- From: Repsher, Stephen J <stephen.j.repsher@boeing.com>
- Date: Thu, 6 Apr 2017 20:26:38 +0000
- To: John Foliot <john.foliot@deque.com>, Alastair Campbell <acampbell@nomensa.com>
- CC: WCAG <w3c-wai-gl@w3.org>
- Message-ID: <a4577a84f9c243368ba5147db484df31@XCH15-08-08.nw.nos.boeing.com>
I’m not responding to EME concerns, but perhaps providing a low vision AT fact or two for the day… Enjoy. I knew that ZoomText allowed for user-specified color palettes in the browser, and so I again went to Netflix, launched a video, and then "applied" a customized color palette via ZoomText. Sure enough, it "worked" (were worked = the visual interface was modified by the software to provide the 'required' or specified color modifications). These changes were applied to both the "chrome" (user controls) as well as the content rendered in the view-port of the video player - even when I went "full screen". (I am unsure of *how* ZoomText achieves this, but it appeared that an overlay filter of sorts was invoked, as when I attempted to do a screen capture, the capture "lost" the colorization - I had to take a photo of the screen with the colorization as "proof") [Steve] ZoomText and other similar software achieve this using a mirror driver<https://en.wikipedia.org/wiki/Mirror_driver> – a kind of virtual filter on the actual hardware display adapter.
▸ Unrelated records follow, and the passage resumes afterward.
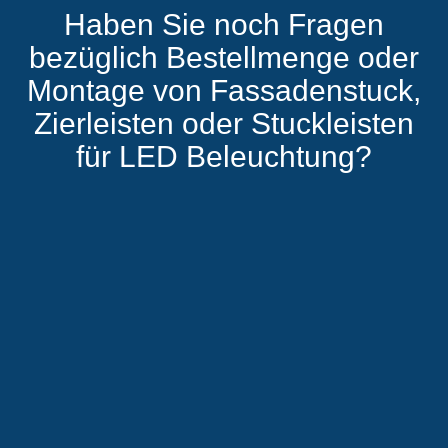
Haben Sie noch Fragen
bezüglich Bestellmenge oder
Montage von Fassadenstuck,
Zierleisten oder Stuckleisten
für LED Beleuchtung?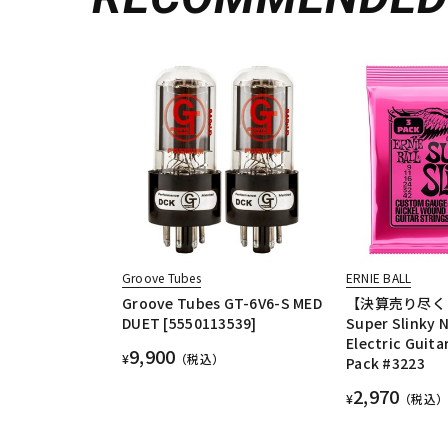
Groove Tubes
ERNIE BALL
Groove Tubes GT-6V6-S MED
【決算売り尽く
DUET [5550113539]
Super Slinky 
Electric Guita
9,900
¥
（税込）
Pack #3223
2,970
¥
（税込）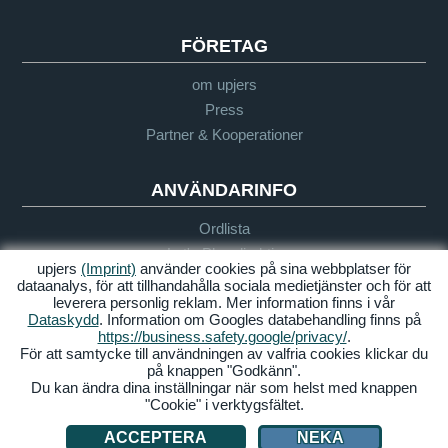
FÖRETAG
om upjers
Press
Partner & Kooperationer
ANVÄNDARINFO
Ordlista
Let's Play direktiv
upjers
(Imprint)
använder cookies på sina webbplatser för
Support
dataanalys, för att tillhandahålla sociala medietjänster och för att
leverera personlig reklam. Mer information finns i vår
Dataskydd
. Information om Googles databehandling finns på
https://business.safety.google/privacy/
.
Imprint
Integritetspolicy
Villkor
Tillgänglighet
För att samtycke till användningen av valfria cookies klickar du
på knappen "Godkänn".
Hantera Cookies
Du kan ändra dina inställningar när som helst med knappen
"Cookie" i verktygsfältet.
© 2026 upjers GmbH
ACCEPTERA
NEKA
The upside to this is that the effects are applied no matter what content or software you are using, including virtual machine displays, multimedia, etc. An upside to the screen capture effect would be that when I am presenting via WebEx, there is no interference with the display rendered to the participants since WebEx takes the unfiltered version. The biggest downside to the mirror driver approach in my experience has been compatibility issues with graphics cards, drivers, and a few other very low level things.